Extracted page text data

────────────────

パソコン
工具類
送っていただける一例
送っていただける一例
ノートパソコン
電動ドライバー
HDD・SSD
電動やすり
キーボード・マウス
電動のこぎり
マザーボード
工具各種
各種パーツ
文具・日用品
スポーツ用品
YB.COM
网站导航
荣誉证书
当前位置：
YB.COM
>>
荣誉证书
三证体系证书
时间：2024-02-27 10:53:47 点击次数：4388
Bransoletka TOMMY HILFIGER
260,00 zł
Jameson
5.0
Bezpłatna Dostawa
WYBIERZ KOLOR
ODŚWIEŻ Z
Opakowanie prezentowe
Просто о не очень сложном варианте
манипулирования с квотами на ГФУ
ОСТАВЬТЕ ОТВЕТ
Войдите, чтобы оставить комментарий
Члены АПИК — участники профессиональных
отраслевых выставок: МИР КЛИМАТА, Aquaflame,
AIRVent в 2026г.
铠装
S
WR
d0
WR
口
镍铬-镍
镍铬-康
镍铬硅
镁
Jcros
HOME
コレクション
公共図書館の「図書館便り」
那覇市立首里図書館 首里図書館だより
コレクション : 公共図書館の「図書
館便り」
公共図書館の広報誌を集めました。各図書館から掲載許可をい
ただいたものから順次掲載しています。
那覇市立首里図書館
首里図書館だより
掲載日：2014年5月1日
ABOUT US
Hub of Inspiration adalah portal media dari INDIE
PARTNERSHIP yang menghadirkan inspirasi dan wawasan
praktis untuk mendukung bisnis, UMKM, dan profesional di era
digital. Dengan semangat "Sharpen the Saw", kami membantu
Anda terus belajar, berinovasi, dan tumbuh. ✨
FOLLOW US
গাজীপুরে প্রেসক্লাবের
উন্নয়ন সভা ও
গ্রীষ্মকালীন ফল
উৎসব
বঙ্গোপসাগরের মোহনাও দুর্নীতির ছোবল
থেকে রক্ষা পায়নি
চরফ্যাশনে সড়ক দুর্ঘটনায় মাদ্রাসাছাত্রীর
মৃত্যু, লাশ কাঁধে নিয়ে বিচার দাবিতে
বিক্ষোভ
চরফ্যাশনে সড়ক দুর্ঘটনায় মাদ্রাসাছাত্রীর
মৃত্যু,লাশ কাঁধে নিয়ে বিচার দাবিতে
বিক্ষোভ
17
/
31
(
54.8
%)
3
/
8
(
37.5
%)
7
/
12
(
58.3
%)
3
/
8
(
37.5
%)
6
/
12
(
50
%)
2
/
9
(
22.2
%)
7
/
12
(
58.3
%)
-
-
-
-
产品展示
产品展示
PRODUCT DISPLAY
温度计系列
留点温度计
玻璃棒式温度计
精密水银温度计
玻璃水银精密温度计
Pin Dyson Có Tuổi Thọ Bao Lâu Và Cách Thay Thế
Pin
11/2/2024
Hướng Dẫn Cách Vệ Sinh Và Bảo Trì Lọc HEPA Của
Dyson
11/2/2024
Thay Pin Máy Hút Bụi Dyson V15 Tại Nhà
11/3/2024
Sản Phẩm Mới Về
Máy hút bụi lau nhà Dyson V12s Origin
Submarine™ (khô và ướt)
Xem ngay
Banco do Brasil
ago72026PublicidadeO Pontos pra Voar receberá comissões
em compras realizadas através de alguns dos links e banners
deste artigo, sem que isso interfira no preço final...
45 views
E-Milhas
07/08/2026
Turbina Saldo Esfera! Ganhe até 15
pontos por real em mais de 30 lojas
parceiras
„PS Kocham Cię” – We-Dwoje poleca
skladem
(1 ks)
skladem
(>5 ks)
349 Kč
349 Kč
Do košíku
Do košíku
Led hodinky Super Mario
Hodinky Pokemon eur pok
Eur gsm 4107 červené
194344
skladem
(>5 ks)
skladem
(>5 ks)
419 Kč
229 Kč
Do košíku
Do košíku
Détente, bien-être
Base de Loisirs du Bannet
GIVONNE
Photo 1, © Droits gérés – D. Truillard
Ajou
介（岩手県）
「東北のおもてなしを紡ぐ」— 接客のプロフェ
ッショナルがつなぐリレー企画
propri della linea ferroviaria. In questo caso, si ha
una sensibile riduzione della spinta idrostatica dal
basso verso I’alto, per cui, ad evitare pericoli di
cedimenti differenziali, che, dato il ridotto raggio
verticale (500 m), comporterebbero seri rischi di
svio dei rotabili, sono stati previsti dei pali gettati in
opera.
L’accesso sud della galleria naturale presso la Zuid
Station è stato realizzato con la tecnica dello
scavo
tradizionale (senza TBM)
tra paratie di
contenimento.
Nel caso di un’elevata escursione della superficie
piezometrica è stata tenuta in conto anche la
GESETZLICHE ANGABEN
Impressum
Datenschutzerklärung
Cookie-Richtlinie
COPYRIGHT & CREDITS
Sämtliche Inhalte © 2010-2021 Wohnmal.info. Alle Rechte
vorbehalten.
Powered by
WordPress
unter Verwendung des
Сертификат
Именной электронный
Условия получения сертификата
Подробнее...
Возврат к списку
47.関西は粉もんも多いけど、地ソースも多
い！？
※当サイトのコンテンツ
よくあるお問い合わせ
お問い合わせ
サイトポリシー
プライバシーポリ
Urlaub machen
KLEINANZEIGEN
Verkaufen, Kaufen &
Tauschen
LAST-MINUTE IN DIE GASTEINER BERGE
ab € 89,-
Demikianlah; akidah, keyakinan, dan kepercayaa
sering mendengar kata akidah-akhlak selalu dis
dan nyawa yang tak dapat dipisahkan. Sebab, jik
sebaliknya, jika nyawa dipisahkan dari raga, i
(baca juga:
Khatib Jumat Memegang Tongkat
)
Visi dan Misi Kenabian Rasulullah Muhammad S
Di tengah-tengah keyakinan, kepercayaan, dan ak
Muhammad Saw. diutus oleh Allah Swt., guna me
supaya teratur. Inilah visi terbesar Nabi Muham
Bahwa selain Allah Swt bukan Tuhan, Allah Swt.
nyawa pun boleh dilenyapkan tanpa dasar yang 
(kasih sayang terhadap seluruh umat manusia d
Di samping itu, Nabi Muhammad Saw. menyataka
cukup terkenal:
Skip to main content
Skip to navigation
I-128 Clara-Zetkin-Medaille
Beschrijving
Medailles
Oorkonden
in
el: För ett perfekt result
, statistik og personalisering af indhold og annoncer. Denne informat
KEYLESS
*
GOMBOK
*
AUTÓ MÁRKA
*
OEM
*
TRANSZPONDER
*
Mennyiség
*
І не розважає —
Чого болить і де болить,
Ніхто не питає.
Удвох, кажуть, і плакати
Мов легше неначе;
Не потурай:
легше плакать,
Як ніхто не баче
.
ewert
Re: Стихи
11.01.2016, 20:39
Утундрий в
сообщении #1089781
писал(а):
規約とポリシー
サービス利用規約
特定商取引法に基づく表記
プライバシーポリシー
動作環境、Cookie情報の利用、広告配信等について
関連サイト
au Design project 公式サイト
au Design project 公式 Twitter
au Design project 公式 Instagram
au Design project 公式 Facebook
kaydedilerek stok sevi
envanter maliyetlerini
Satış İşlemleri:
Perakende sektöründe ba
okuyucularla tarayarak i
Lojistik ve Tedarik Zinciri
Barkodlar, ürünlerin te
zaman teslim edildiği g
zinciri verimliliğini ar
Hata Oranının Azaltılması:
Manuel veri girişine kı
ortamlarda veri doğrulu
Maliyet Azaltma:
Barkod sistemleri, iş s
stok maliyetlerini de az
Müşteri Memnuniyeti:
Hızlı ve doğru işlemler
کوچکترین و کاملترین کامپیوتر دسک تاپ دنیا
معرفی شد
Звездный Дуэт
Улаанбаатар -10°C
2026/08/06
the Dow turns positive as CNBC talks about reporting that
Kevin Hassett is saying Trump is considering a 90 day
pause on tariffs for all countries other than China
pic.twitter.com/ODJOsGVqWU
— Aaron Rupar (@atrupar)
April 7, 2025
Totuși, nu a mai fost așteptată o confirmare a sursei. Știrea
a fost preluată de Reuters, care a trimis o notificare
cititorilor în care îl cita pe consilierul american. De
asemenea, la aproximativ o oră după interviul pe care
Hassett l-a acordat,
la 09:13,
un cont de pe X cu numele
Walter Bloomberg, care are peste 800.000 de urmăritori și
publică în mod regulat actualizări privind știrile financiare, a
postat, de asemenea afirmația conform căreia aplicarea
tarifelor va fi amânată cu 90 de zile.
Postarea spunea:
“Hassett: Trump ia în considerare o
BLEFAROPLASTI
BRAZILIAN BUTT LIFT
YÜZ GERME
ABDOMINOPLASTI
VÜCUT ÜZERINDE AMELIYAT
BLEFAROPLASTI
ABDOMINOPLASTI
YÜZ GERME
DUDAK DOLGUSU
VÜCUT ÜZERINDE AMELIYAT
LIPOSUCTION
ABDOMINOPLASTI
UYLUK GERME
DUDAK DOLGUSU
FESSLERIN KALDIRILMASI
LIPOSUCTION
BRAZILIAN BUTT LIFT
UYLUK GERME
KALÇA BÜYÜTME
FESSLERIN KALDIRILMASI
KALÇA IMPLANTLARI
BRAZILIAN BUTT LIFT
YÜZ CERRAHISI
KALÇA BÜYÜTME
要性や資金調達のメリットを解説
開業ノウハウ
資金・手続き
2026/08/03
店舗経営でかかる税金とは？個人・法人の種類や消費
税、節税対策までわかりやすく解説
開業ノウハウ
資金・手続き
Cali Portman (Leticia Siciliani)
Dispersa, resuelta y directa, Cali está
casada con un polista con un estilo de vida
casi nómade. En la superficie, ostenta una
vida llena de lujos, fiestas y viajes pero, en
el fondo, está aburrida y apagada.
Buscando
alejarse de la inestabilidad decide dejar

────────────────

When a line among the entries above contains "della", copy it.

propri della linea ferroviaria. In questo caso, si ha
una sensibile riduzione della spinta idrostatica dal
L’accesso sud della galleria naturale presso la Zuid
Nel caso di un’elevata escursione della superficie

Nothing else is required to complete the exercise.